Co-Naissance

A portmanteau from Paul Claudel's Art poétique (1907) that fuses naissance (birth) with connaissance (knowledge): to know is to be co-born. Merleau-Ponty adopts this concept from his earliest work (The Structure of Behavior, 1942) through the unpublished Being and World manuscripts (1958), where it becomes his formula for ontology itself: "Ontology is the attempt to formulate this nascence and co-naissance, to find that which is beyond naturalism and idealism, to portray man as he really is: not the sketch of an absolute subjectivity, but a surrection, a light at the top of this incredible arrangement that is the human body" (EM1, unpublished).

Key Points

  • Not merely a neologism but an ontological formula: Co-naissance names the inseparability of perceiving, being, and being-born. Claudel's network of equivalences — to perceive = to be = to be co-born — provides the passive-active dynamic at the heart of MP's philosophy of the flesh.
  • Present throughout MP's career: From Structure of Behavior to Phenomenology of Perception ("a relation of co-naissance," in the chapter on Sensing), through the 1948-49 lectures, the 1954-55 courses on passivity, to Being and World (1958) and the final courses (1961, "The Cohesion of Being and Simultaneity: Claudel").
  • Against Sartre: MP's late manuscripts reproach Sartre for having ignored co-naissance. Sartre's "double incarnation" in the poser-contre of bodies represents the failure of co-naissance.
  • Sensation as co-naissance: PhP's chapter on Sensing is largely based on Claudel's Treatise on Co-Naissance (though Claudel is not named). The passage on sensation as "communion" is the key text: "Every perception is a communication or a communion, the taking up or the achievement by us of an alien intention or inversely the accomplishment beyond our perceptual powers and as a coupling of our body with the things" (PhP).
  • Four Claudelian figures describe co-naissance's passive-active dynamic: communion (mutual manducation), coupling (the biblical sense of "knowing"), vibration ("the cradle of things"), and respiration ("inspiration and expiration of Being").

Details

From Claudel to Merleau-Ponty

Claudel's Art poétique articulates a radical conception of perceptual life as an experience of being: "We are not born alone. For everything, to be born is to be co-born. All birth is a form of knowledge. . . . To know is therefore to be: that which is lacking in everything else." For Claudel, being is held together only in movement, in an ever-nascent state of coexistence — "To live is to be perpetually born." Every perception is a co-emergence into visibility, where the perceiver and perceived are simultaneously nascent, one from the other and one into the other.

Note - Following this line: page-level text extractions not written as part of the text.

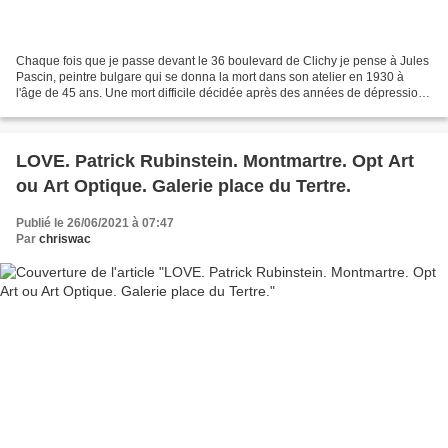
Chaque fois que je passe devant le 36 boulevard de Clichy je pense à Jules
Pascin, peintre bulgare qui se donna la mort dans son atelier en 1930 à
l'âge de 45 ans. Une mort difficile décidée après des années de dépression
et de mal de vivre. Il se trancha...
LOVE. Patrick Rubinstein. Montmartre. Opt Art
ou Art Optique. Galerie place du Tertre.
Publié le 26/06/2021 à 07:47
Par
chriswac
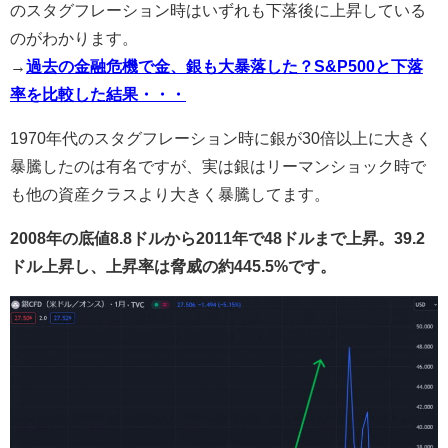
のスタグフレーション時はいずれも下落後に上昇している
のがわかります。
→
過去の金融危機で金、銀も大暴落した？S&P500と下落
率を比較した結果・・・
1970年代のスタグフレーション時に銀が30倍以上に大きく
暴騰したのは有名ですが、実は銀はリーマンショック時で
も他の資産クラスより大きく暴騰してます。
2008年の底値8.8ドルから2011年で48ドルまで上昇。39.2
ドル上昇し、上昇率は脅威の約445.5%です。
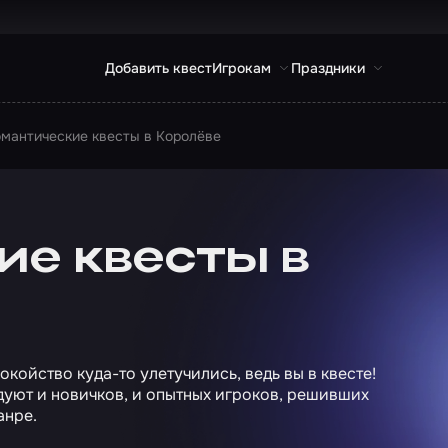
Добавить квест
Игрокам
Праздники
мантические квесты в Королёве
ие квесты в
койство куда-то улетучились, ведь вы в квесте!
уют и новичков, и опытных игроков, решивших
анре.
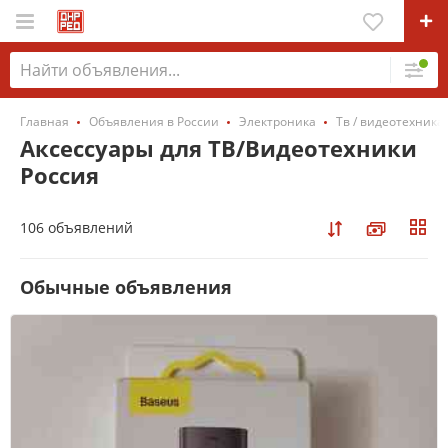
Главная
Объявления в России
Электроника
Тв / видеотехника
Аксессуары для ТВ/Видеотехники
Россия
106 объявлений
Обычные объявления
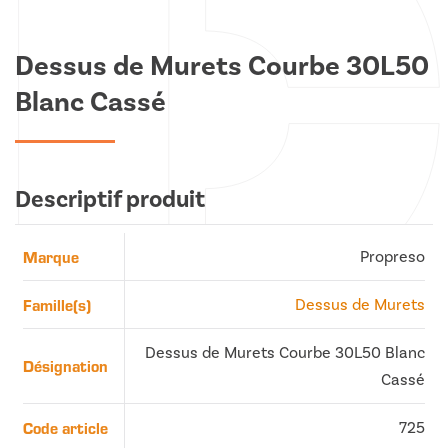
Dessus de Murets Courbe 30L50
Blanc Cassé
Descriptif produit
Marque
Propreso
Famille(s)
Dessus de Murets
Dessus de Murets Courbe 30L50 Blanc
Désignation
Cassé
Code article
725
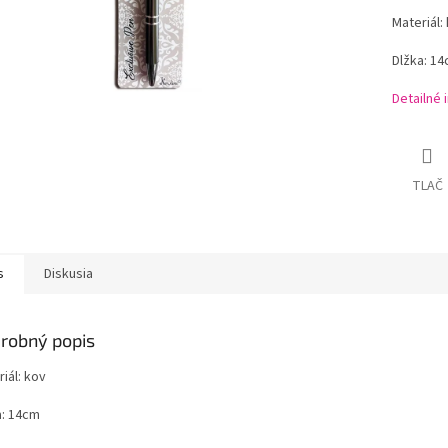
Materiál:
Dlžka: 1
Detailné 
TLAČ
s
Diskusia
robný popis
iál: kov
a: 14cm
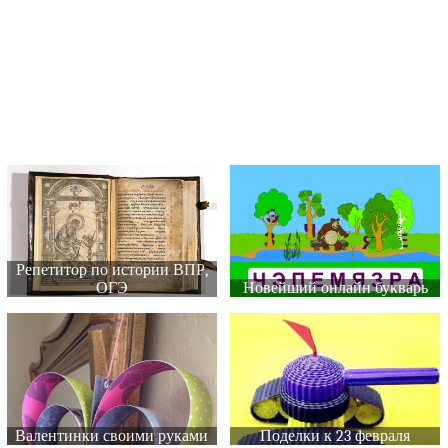
Репетитор по истории ВПР,
ОГЭ
Новейший онлайн букварь
Валентинки своими руками
Поделки к 23 февраля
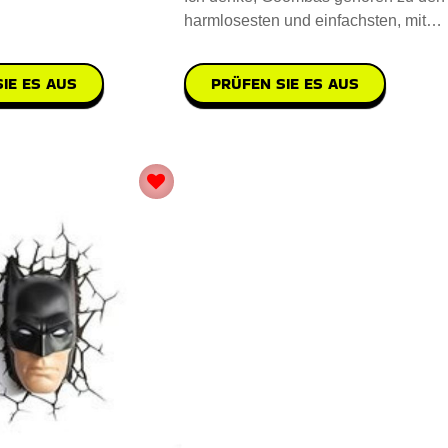
harmlosesten und einfachsten, mit
denen man umgehen kann. Ich mag
IE ES AUS
PRÜFEN SIE ES AUS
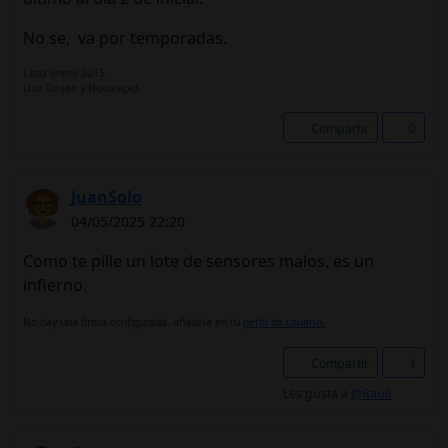
No se, va por temporadas.
Lada enero 2015.
Uso Toujeo y Novorapid.
Compartir
0
JuanSolo
04/05/2025 22:20
Como te pille un lote de sensores malos, es un
infierno.
No hay una firma configurada, añádela en tú
perfil de usuario.
Compartir
1
Les gusta a
@Rauli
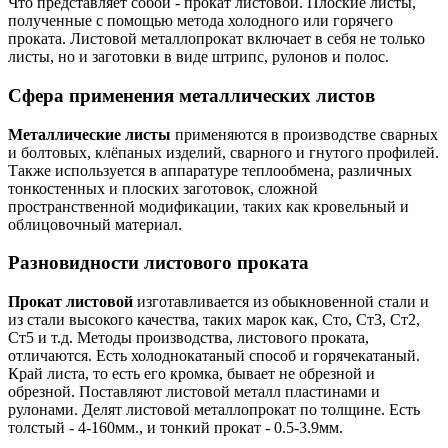
Что представляет собой - прокат листовой. Плоские листы,
полученные с помощью метода холодного или горячего
проката. Листовой металлопрокат включает в себя не только
листы, но и заготовки в виде
штрипс
, рулонов и полос.
Сфера применения металлических листов
Металлические листы
применяются в производстве сварных
и болтовых, клёпаных изделий, сварного и гнутого профилей.
Также используется в аппаратуре теплообмена, различных
тонкостенных и плоских заготовок, сложной
пространственной модификации, таких как кровельный и
облицовочный материал.
Разновидности листового проката
Прокат листовой
изготавливается из обыкновенной стали и
из стали высокого качества, таких марок как, Сто, Ст3, Ст2,
Ст5 и т.д. Методы производства, листового проката,
отличаются. Есть холоднокатаный способ и горячекатаный.
Край листа, то есть его кромка, бывает не обрезной и
обрезной. Поставляют листовой металл пластинами и
рулонами. Делят листовой металлопрокат по толщине. Есть
толстый - 4-160мм., и тонкий прокат - 0.5-3.9мм.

MP reproduces most of Claudel's general equations without always naming him. The Claudelian osmosis is deepest in the PhP chapter on Sensing, where the vocabulary of coupling, communion, and vibration is deployed to describe the relation between sentient and sensible. De Saint Aubert notes that "this Claudelian infusion, so obvious to those immersed in both authors' worlds of thought, is difficult to demarcate precisely, given the extent and subtlety of the poet's influence on the philosopher."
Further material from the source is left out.